What are your thoughts on ways to improve k-12 education?

I think that the concerns many people have around k-12 education are legitimate. Such as how do we ensure that all young people have access to quality education? One of the ways we can do that is by addressing the unfair way in which education is funded in the US. Right now school districts are dependent on property taxes and what that results in is wealthy citizens having well resourced schools and poor and working class districts having very little resources. So we have a structural contradiction and we have to address that--because things are not equitable. We can address that by 1) having federal funding policies that allows the federal government to transfer funds to those districts that are underfunded because of their inherent income disadvantages, 2)  We need to return the ability of communities to control their curriculum and create an educational experience that corresponds to the needs of the community. We have to decentralize the process of creating knowledge-- knowledge that is grounded in our own cultural and historical experiences. I think it’s important especially for oppressed people. 3) Redefining the role of teachers and the profession is vital in our society. We have to ensure that teachers receive excellent training, including advanced graduate training. We need to restructure these programs where people become instant teachers after a few weeks of training and then are usually placed in poor, low-performing school districts. Creating a culture of respect for the teaching profession can help lead us in a better direction, finally 4) Collectively, we need to reverse policies that push our young people out of schools. Policies like zero tolerance create an atmosphere of militarization for our children. Our schools should be places of learning not a forum to teach our youth how to respect authoritarian leadership. It’s a step that will help us to break the school to prison pipeline, which seems to be the central mission of education in some of our communities. 

Do you accept that there are people that wish to harm American lives, or American principles, who can be dealt with in no other way than a "kinetic solution?"

There’s no question about there being individuals and factions that want to do the US harm. The US has generated many enemies.
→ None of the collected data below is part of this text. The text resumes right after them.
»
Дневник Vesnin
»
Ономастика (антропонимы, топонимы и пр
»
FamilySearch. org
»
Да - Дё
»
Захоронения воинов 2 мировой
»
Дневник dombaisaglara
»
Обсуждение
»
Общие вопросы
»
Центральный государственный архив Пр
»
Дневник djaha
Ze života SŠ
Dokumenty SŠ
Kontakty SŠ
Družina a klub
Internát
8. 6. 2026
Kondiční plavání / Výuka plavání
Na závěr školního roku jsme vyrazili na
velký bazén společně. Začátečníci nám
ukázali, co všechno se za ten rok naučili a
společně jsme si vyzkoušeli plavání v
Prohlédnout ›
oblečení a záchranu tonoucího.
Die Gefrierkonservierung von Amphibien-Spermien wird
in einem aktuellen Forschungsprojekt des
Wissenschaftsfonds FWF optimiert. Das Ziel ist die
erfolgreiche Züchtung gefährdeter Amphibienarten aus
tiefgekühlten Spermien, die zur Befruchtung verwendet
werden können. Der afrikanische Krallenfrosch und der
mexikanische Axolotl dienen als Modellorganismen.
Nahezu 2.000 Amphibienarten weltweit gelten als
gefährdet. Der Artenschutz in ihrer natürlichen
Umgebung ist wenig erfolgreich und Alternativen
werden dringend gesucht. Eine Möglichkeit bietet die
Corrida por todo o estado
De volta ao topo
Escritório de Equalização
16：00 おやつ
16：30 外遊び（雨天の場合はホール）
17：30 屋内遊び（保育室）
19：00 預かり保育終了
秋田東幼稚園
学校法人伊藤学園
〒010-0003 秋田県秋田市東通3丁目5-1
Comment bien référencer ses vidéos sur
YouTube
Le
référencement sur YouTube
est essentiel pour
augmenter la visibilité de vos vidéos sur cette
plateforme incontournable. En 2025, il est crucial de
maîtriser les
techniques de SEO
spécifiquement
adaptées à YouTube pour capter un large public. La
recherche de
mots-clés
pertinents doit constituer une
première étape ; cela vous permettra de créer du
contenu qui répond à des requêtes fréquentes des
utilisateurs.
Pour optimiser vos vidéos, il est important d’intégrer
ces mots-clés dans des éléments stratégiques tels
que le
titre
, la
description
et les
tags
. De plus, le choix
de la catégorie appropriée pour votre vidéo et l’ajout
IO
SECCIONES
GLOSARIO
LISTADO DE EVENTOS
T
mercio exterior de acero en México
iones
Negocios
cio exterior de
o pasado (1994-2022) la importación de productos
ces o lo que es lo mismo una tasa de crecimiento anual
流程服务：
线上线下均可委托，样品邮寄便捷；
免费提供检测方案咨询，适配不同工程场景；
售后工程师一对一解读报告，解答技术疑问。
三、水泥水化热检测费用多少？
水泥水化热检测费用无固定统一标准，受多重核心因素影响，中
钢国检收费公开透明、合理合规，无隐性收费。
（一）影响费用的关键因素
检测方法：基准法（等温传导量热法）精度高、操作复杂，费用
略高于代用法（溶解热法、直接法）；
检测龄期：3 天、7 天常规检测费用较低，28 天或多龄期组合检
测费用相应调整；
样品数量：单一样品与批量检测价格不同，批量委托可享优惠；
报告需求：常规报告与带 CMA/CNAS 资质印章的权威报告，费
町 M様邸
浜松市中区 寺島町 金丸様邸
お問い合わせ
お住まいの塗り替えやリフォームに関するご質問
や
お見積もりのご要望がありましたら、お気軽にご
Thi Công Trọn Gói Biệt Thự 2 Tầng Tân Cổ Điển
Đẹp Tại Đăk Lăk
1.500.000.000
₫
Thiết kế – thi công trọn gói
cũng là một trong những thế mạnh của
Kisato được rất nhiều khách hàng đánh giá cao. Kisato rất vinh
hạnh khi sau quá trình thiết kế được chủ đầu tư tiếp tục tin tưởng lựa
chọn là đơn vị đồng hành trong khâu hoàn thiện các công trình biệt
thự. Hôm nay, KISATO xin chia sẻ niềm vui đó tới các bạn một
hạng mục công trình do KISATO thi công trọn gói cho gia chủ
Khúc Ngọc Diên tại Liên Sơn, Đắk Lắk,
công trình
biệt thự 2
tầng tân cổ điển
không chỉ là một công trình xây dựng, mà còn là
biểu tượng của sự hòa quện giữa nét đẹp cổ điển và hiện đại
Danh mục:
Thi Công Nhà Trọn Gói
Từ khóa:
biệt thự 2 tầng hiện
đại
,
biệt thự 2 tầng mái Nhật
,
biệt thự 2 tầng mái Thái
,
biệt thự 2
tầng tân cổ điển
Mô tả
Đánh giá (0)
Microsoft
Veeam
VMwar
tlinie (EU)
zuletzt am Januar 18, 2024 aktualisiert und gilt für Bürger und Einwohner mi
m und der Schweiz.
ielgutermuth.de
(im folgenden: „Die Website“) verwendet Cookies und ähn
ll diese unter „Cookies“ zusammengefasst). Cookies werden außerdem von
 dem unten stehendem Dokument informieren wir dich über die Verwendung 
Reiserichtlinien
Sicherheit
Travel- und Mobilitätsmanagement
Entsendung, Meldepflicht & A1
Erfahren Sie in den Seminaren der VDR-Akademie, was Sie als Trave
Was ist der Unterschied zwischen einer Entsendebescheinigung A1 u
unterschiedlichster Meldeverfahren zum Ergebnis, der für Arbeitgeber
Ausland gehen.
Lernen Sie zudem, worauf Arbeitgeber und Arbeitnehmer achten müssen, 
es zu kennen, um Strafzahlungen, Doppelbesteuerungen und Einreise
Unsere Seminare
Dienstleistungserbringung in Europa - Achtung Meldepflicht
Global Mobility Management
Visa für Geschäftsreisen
When you commit massive crimes around the globe becoming the target of various forces is inevitable. Some around the world see the US as an an enemy of the people and the greatest threat to world peace, but that sentiment is not rooted in a natural hatred of this country. Rather it is a consequence of the lived of experience of being the victims of violent us aggression in the form of war, subversion and other activities. The way we reduce the number of enemies is to have relations with governments and people around the globe that are based on equality, respect, a mutual recognition of their inherent value as human beings; we have to be committed to peace and peaceful relations. I think we will see a reduction in the number of people who want to do harm to the US when human rights is the framework through which we interact globally. I encourage everyone to attempt to try to understand the role of their government in this world--especially if you identify strongly with the United States. Understand that our leaders are doing terrible things in your name, and if you are not aware or not opposing, then you become complicit in the crimes of your government. Reducing and eliminating relations that create enemies in the first place should be our first order of business.

If we legalize marijuana on the federal level how can you directly impact individual states? Also, will you and Dr Jill push for clemency for all current and former marijuana related convictions?

Clemency? I would think, yes. Locking up people for low-level offenses of possession and use--that’s a no-brainer. Imprisoning people for nonviolent drug offenses is a waste of taxpayers’ money. I’m glad to see the US moving away from the immature effort to try to control the personal use of marijuana (albeit a slow move).